(Records from a data source)

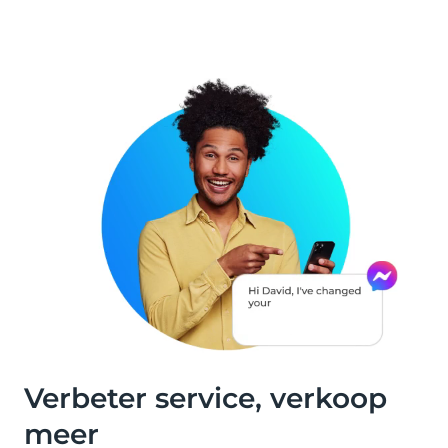
Verbeter service, verkoop
meer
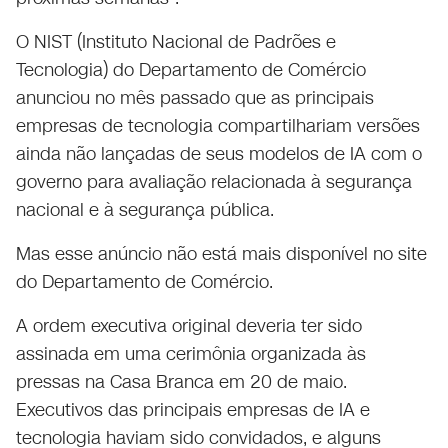
O NIST (Instituto Nacional de Padrões e
Tecnologia) do Departamento de Comércio
anunciou no mês passado que as principais
empresas de tecnologia compartilhariam versões
ainda não lançadas de seus modelos de IA com o
governo para avaliação relacionada à segurança
nacional e à segurança pública.
Mas esse anúncio não está mais disponível no site
do Departamento de Comércio.
A ordem executiva original deveria ter sido
assinada em uma cerimônia organizada às
pressas na Casa Branca em 20 de maio.
Executivos das principais empresas de IA e
tecnologia haviam sido convidados, e alguns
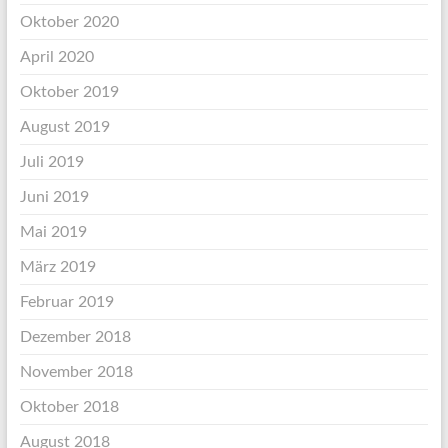
Oktober 2020
April 2020
Oktober 2019
August 2019
Juli 2019
Juni 2019
Mai 2019
März 2019
Februar 2019
Dezember 2018
November 2018
Oktober 2018
August 2018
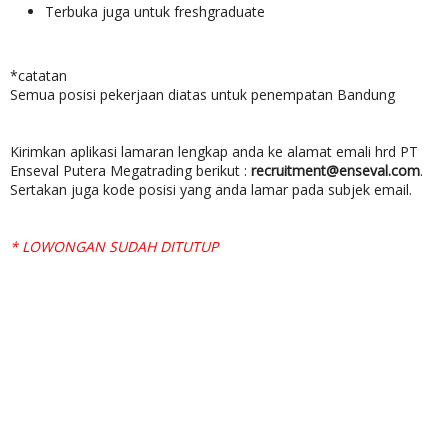
Terbuka juga untuk freshgraduate
*catatan
Semua posisi pekerjaan diatas untuk penempatan Bandung
Kirimkan aplikasi lamaran lengkap anda ke alamat emali hrd PT
Enseval Putera Megatrading berikut :
recruitment@enseval.com
.
Sertakan juga kode posisi yang anda lamar pada subjek email.
* LOWONGAN SUDAH DITUTUP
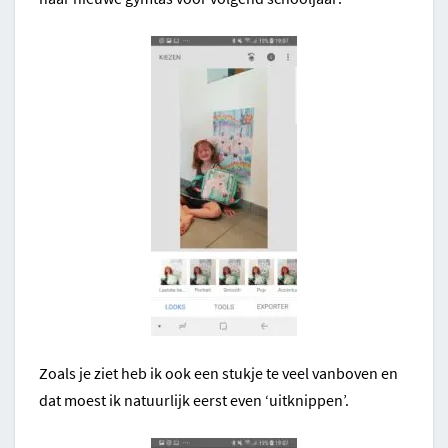
Zoals je ziet heb ik ook een stukje te veel vanboven en
dat moest ik natuurlijk eerst even ‘uitknippen’.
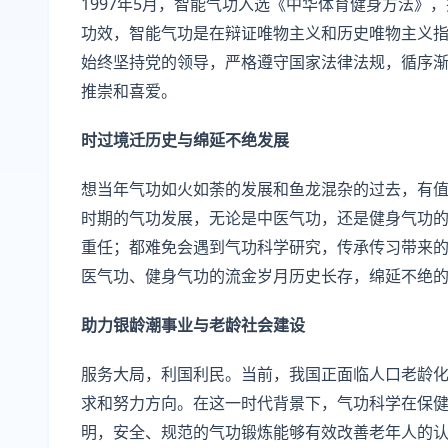
1997年5月，智能气功入选《中华体育健身方法》
功效，智能气功是在辩证唯物主义和历史唯物主义
始终坚持党的领导，严格遵守国家法律法规，循序
推崇和喜爱。
时过境迁历史与绵延不绝发展
想当年气功如火如荼的发展和鱼龙混杂的过去，有值得
时期的气功发展，无论是中医气功，还是健身气功
重任；都难免会遇到气功科学研究，传承传习带来
医气功、健身气功的流金岁月历史长存，绵延不绝
助力银龄潮事业与老龄社会建设
服务大局，利国利民。当前，我国正面临人口老龄
求和努力方向。在这一时代背景下，气功科学在保
明，安全、规范的气功锻炼能够有效改善老年人的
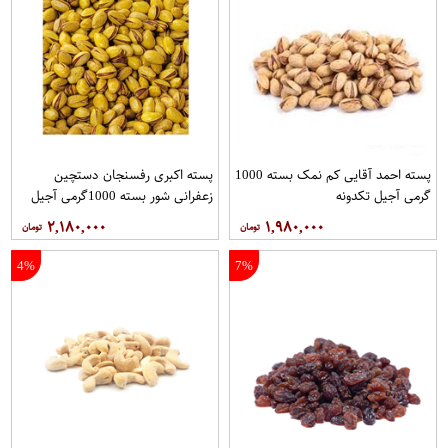
پسته احمد آقایی کم نمک بسته 1000
پسته اکبری رفسنجان دستچین
گرمی آجیل تکدونه
زعفرانی شور بسته 1000گرمی آجیل
تکدونه
۲,۱۸۰,۰۰۰
۱,۹۸۰,۰۰۰
4%
7%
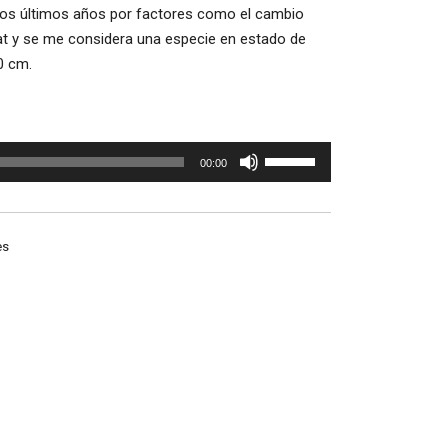
los últimos años por factores como el cambio
tat y se me considera una especie en estado de
0 cm.
Utiliza
00:00
las
teclas
de
es
flecha
arriba/abajo
para
aumentar
o
disminuir
el
volumen.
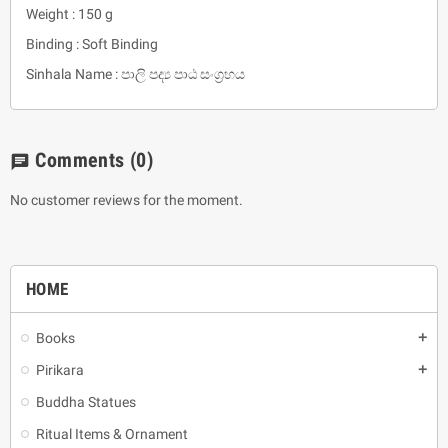
Weight : 150 g
Binding : Soft Binding
Sinhala Name : පාලි පද්‍ය පාඨ සංග්‍රහය
Comments
(0)
chat
No customer reviews for the moment.
HOME
Books
add
Pirikara
add
Buddha Statues
Ritual Items & Ornament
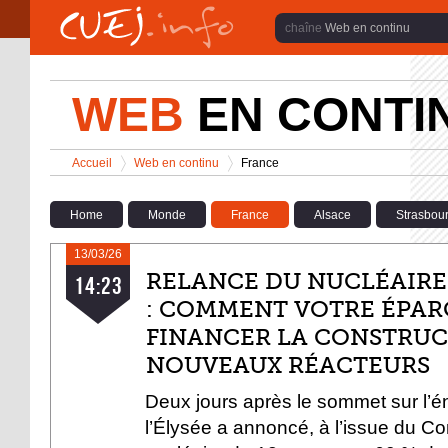
Aller au contenu principal
Web en continu
WEB
EN CONTI
Vous êtes ici
Accueil
Web en continu
France
>
>
Home
Monde
France
Alsace
Strasbou
13/03/26
À LA UNE
RELANCE DU NUCLÉAIRE
14:23
: COMMENT VOTRE ÉPAR
FINANCER LA CONSTRUC
NOUVEAUX RÉACTEURS
Deux jours après le sommet sur l’én
l’Élysée a annoncé, à l’issue du Con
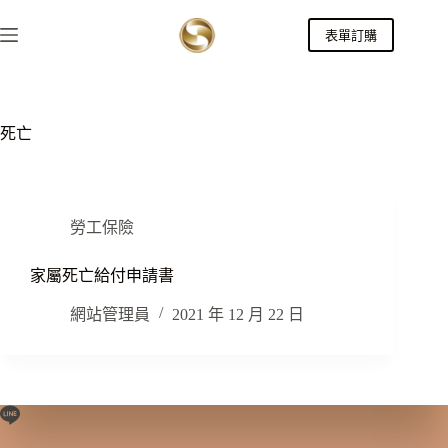
跳
表單訂購
至
主
要
內
容
死亡
勞工保險
家屬死亡給付申請書
網站管理員
2021 年 12 月 22 日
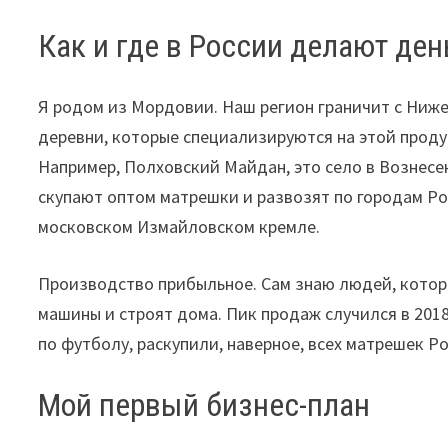
Как и где в России делают де
Я родом из Мордовии. Наш регион граничит с Ниж
деревни, которые специализируются на этой прод
Например, Полховский Майдан, это село в Вознес
скупают оптом матрешки и развозят по городам Ро
московском Измайловском кремле.
Производство прибыльное. Сам знаю людей, котор
машины и строят дома. Пик продаж случился в 201
по футболу, раскупили, наверное, всех матрешек Р
Мой первый бизнес-план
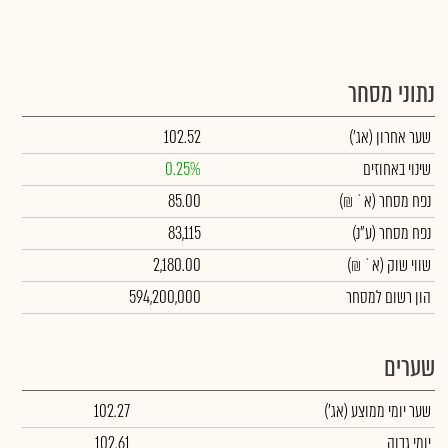
נתוני מסחר
שער אחרון
(אג')
102.52
שינוי באחוזים
0.25%
נפח מסחר
(א` ₪)
85.00
נפח מסחר
(ע"נ)
83,115
שווי שוק
(א` ₪)
2,180.00
הון רשום למסחר
594,200,000
שערים
שער יומי ממוצע
(אג')
102.27
יומי גבוה
102.61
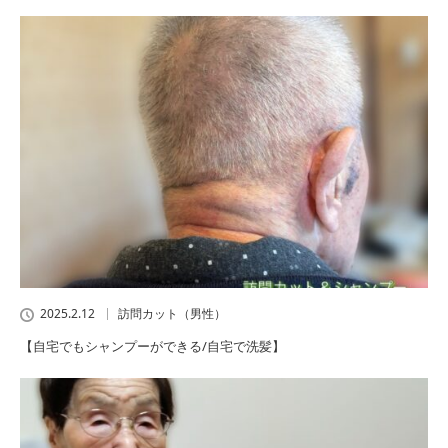
2025.2.12
訪問カット（男性）
【自宅でもシャンプーができる/自宅で洗髪】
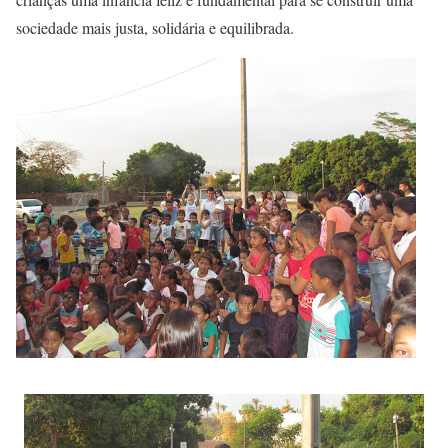
sociedade mais justa, solidária e equilibrada.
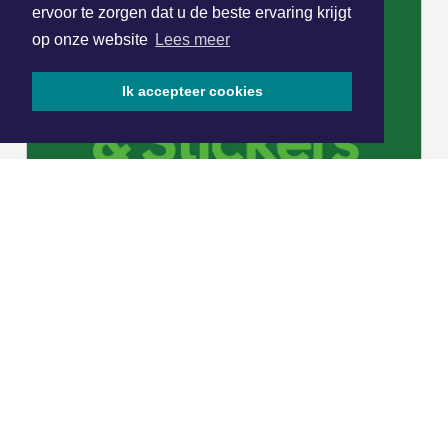
ervoor te zorgen dat u de beste ervaring krijgt
op onze website
Lees meer
Ik accepteer cookies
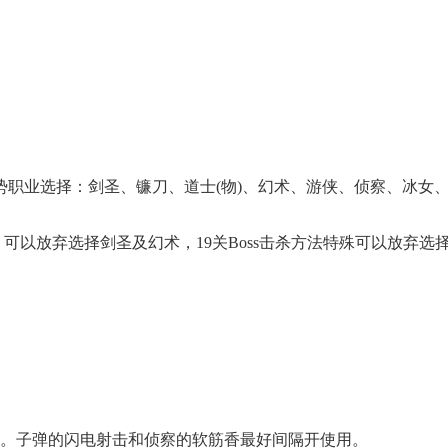
优势职业选择：剑圣、镰刀、道士(物)、幻术、游侠、侦察、冰女
少，可以放弃选择剑圣及幻术，19关Boss击杀方法特殊可以放弃选
7周年庆典 争霸赛大区火
一看吓一跳：雷
爆开启
的囧图集（1170
。子弹的闪电射击和侦察的软筋香最好间隔开使用。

- [EXERCISE AIM] Nothing but the pictures should be left out when the records are retyped exactly.

- [WRITTEN RESPONSE]
Verbeter service, verkoop
meer
O NIST (Instituto Nacional de Padrões e
Tecnologia) do Departamento de Comércio
anunciou no mês passado que as principais
empresas de tecnologia compartilhariam versões
ainda não lançadas de seus modelos de IA com o
governo para avaliação relacionada à segurança
nacional e à segurança pública.
Mas esse anúncio não está mais disponível no site
do Departamento de Comércio.
A ordem executiva original deveria ter sido
assinada em uma cerimônia organizada às
pressas na Casa Branca em 20 de maio.
Executivos das principais empresas de IA e
tecnologia haviam sido convidados, e alguns
Oktober 2020
April 2020
Oktober 2019
August 2019
Juli 2019
Juni 2019
Mai 2019
März 2019
Februar 2019
Dezember 2018
November 2018
Oktober 2018
August 2018
Terbuka juga untuk freshgraduate
*catatan
Semua posisi pekerjaan diatas untuk penempatan Bandung
Kirimkan aplikasi lamaran lengkap anda ke alamat emali hrd PT
Enseval Putera Megatrading berikut :
recruitment@enseval.com
.
Sertakan juga kode posisi yang anda lamar pada subjek email.
* LOWONGAN SUDAH DITUTUP
Zoals je ziet heb ik ook een stukje te veel vanboven en
dat moest ik natuurlijk eerst even ‘uitknippen’.
1997年5月，智能气功入选《中华体育健身方法》
功效，智能气功是在辩证唯物主义和历史唯物主义
始终坚持党的领导，严格遵守国家法律法规，循序
推崇和喜爱。
时过境迁历史与绵延不绝发展
想当年气功如火如荼的发展和鱼龙混杂的过去，有值得
时期的气功发展，无论是中医气功，还是健身气功
重任；都难免会遇到气功科学研究，传承传习带来
医气功、健身气功的流金岁月历史长存，绵延不绝
助力银龄潮事业与老龄社会建设
服务大局，利国利民。当前，我国正面临人口老龄
求和努力方向。在这一时代背景下，气功科学在保
明，安全、规范的气功锻炼能够有效改善老年人的
پسته احمد آقایی کم نمک بسته 1000
پسته اکبری رفسنجان دستچین
گرمی آجیل تکدونه
زعفرانی شور بسته 1000گرمی آجیل
تکدونه
۲,۱۸۰,۰۰۰
۱,۹۸۰,۰۰۰
4%
7%
los últimos años por factores como el cambio
tat y se me considera una especie en estado de
0 cm.
Utiliza
00:00
las
teclas
de
es
flecha
arriba/abajo
para
aumentar
o
disminuir
el
volumen.
Weight : 150 g
Binding : Soft Binding
Sinhala Name : පාලි පද්‍ය පාඨ සංග්‍රහය
Comments
(0)
chat
No customer reviews for the moment.
HOME
Books
add
Pirikara
add
Buddha Statues
Ritual Items & Ornament
Aller au contenu principal
Web en continu
WEB
EN CONTI
Vous êtes ici
Accueil
Web en continu
France
>
>
Home
Monde
France
Alsace
Strasbou
13/03/26
À LA UNE
RELANCE DU NUCLÉAIRE
14:23
: COMMENT VOTRE ÉPAR
FINANCER LA CONSTRUC
NOUVEAUX RÉACTEURS
Deux jours après le sommet sur l’én
l’Élysée a annoncé, à l’issue du Con
跳
表單訂購
至
主
要
內
容
死亡
勞工保險
家屬死亡給付申請書
網站管理員
2021 年 12 月 22 日
Как и где в России делают де
Я родом из Мордовии. Наш регион граничит с Ниж
деревни, которые специализируются на этой прод
Например, Полховский Майдан, это село в Вознес
скупают оптом матрешки и развозят по городам Ро
московском Измайловском кремле.
Производство прибыльное. Сам знаю людей, котор
машины и строят дома. Пик продаж случился в 201
по футболу, раскупили, наверное, всех матрешек Р
Мой первый бизнес-план
נתוני מסחר
שער אחרון
(אג')
102.52
שינוי באחוזים
0.25%
נפח מסחר
(א` ₪)
85.00
נפח מסחר
(ע"נ)
83,115
שווי שוק
(א` ₪)
2,180.00
הון רשום למסחר
594,200,000
שערים
שער יומי ממוצע
(אג')
102.27
יומי גבוה
102.61
2025.2.12
訪問カット（男性）
【自宅でもシャンプーができる/自宅で洗髪】
sociedade mais justa, solidária e equilibrada.
ervoor te zorgen dat u de beste ervaring krijgt
op onze website
Lees meer
Ik accepteer cookies
优势职业选择：剑圣、镰刀、道士(物)、幻术、游侠、侦察、冰女
少，可以放弃选择剑圣及幻术，19关Boss击杀方法特殊可以放弃选
7周年庆典 争霸赛大区火
一看吓一跳：雷
爆开启
的囧图集（1170
。子弹的闪电射击和侦察的软筋香最好间隔开使用。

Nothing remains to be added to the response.